Al jardín de niños en Quebec, sin hablar francés…

Categoría Estilo de vida en la Ciudad de Québec Fecha 09/06/2014

Escrito porMartha Panganiva

1ero de Octubre:

Hace más de un mes que llegamos a Quebec y no me animo todavía a inscribir a mi hijo al jardín de niños. No dejo de sufrir pensando en que va a hacer ya que no sabe hablar ni una palabra de francés. Finalmente (empujada más por las miradas reprobadoras de los vecinos que por haber vencido mis miedos), lo llevo a su primer día de clases.

Regreso a casa:

Madre: (insensata): ¿Qué hiciste hoy en la escuela?

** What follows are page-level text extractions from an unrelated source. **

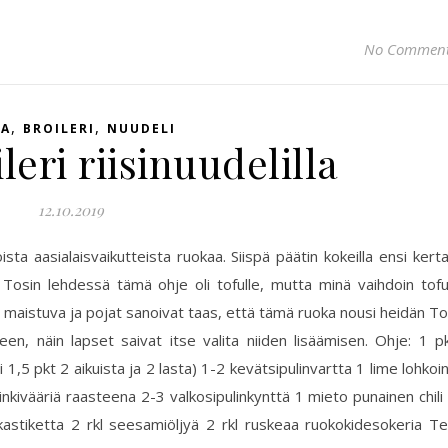
No Commen
,
,
IA
BROILERI
NUUDELI
leri riisinuudelilla
12.10.2019
sta aasialaisvaikutteista ruokaa. Siispä päätin kokeilla ensi kert
. Tosin lehdessä tämä ohje oli tofulle, mutta minä vaihdoin tof
in maistuva ja pojat sanoivat taas, että tämä ruoka nousi heidän T
seen, näin lapset saivat itse valita niiden lisäämisen. Ohje: 1 p
oli 1,5 pkt 2 aikuista ja 2 lasta) 1-2 kevätsipulinvartta 1 lime lohkoi
 inkivääriä raasteena 2-3 valkosipulinkynttä 1 mieto punainen chili
jakastiketta 2 rkl seesamiöljyä 2 rkl ruskeaa ruokokidesokeria T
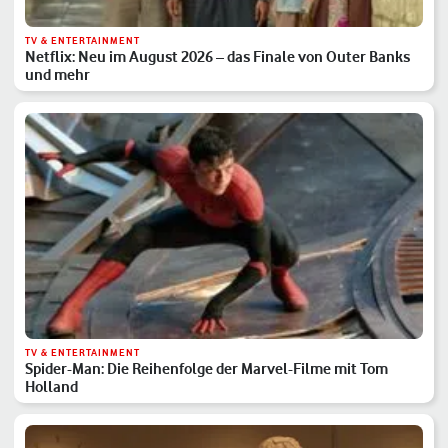
TV & ENTERTAINMENT
Netflix: Neu im August 2026 – das Finale von Outer Banks
und mehr
TV & ENTERTAINMENT
Spider-Man: Die Reihenfolge der Marvel-Filme mit Tom
Holland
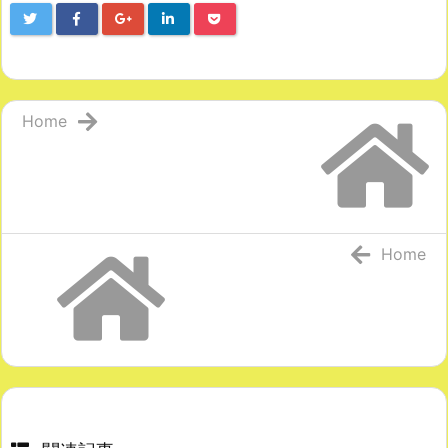
Home
Home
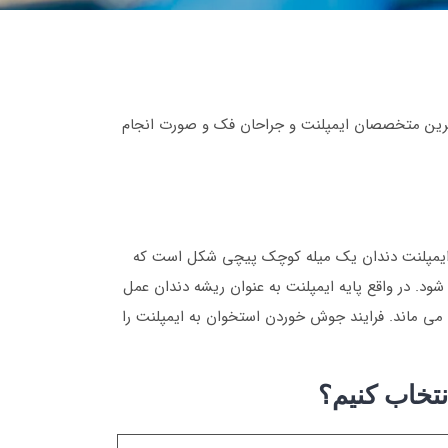
هترین متخصصان ایمپلنت و جراحان فک و صورت انجام
ود. ایمپلنت دندان یک میله کوچک پیچی شکل است که
. در واقع پایه ایمپلنت به عنوان ریشه دندان عمل
ت می ماند. فرایند جوش خوردن استخوان به ایمپلنت را
نتخاب کنیم؟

Niño :(espontáneo, como todo buen niño): Nada.

Madre: (más insensata aún): ¿Por qué?

Niño: (más espontáneo todavía): Pues no sé, la maestra movía y movía la boca todo el día pero yo no entendía nada…

Madre: (con sentimiento de culpabilidad agudizado) ah…

Octubre:

Todos los días procedo con mi interrogatorio escolar pero los resultados no cambian. Me empiezo a preocupar seriamente. ¿Cómo es posible que mi hijo no sepa aún como se dicen algunas palabras básicas en francés? Sin embargo, en la escuela me habían explicado que tendría medidas de soporte para ayudarlo en su aprendizaje del francés…

Propósitos inmediatos: Investigar más sobre la incidencia a corto plazo de las susodichas medidas de soporte.

Estado emocional: de la madre: Culpabilidad en crecimiento exponencial…

Estado emocional del hijo: Feliz de ir a la escuela.

Noviembre:

Avances del aprendizaje del francés: Sin progreso aparente alguno…

Estados emocionales de los miembros de la familia: ibid

Diciembre:

Progreso de la adquisición del idioma de mi adorado retoño: Sin mejorìa visible ni audible manifiesta.

Estado emocional de la madre: Al borde de un ataque de nervios (Pedro Almodovar estaría encantado de agregar mi caso de locura en uno de sus personajes femeninos).

20 de enero:

Cumpleaños de una amiga francesa. Decido invitar a unas compañeras de la universidad para celebrar.

Mis amigas acaban de llegar. Apenas nos sentamos a platicar cuando suena el teléfono. Me voy a la cocina a contestar. Mientras estoy hablando escucho en medio de la conversación de mis invitadas una vocecita hablando francés. ¿Me estará engañando mi ansiedad? Presto más atención (perdón a mi pobre amiga al otro lado de la línea) ¿Será realmente posible que mi hijo esté hablando francés? ¿Pero cómo puede ser si durante 4 meses no sabía casi ni decir gracias? Me apresuro a colgar y al llegar a la sala confirmo la realidad:!Está hablando la bella lengua de Moliere!

Análisis comparativo de la facilidad de adaptación de niños y adultos: Incomparable…

15 años después:

Después de tanto tiempo,  no deja de impresionarme la velocidad y sobre todo la facilidad con la que los niños aprenden el idioma. En el caso de los chicos de edad preescolar, pensaran ustedes, es mucho más simple integrar la lengua cuando se está jugando, cantando y haciendo manualidades que cuando se está estudiando la gramática y la ortografía (Cualquiera que esté cursando en estos momentos un nivel de francés sabe de lo que estoy hablando). En efecto, esa dimensión afectiva que se crea en el jardín de infantes favorece enormemente la asimilación de la lengua segunda de manera más eficaz. Sin embargo, los pequeños cuentan con varios recursos más que los ayudan en su aprendizaje del idioma y tambièn a vivir ese proceso de manera menos tormentosa que la que imaginamos algunas madres un poco almodoravezcas como yo.

Propósitos para informar y tranquilizar a futuros padres inmigrantes:

Presentarles en mi próxima entrada las medidas de soporte para el aprendizaje del francés que se ofrecen en las escuelas primarias, secundarias y colegiales de Quebec así como testimonios de chicos y jóvenes que ingresaron a la escuela a diferentes edades.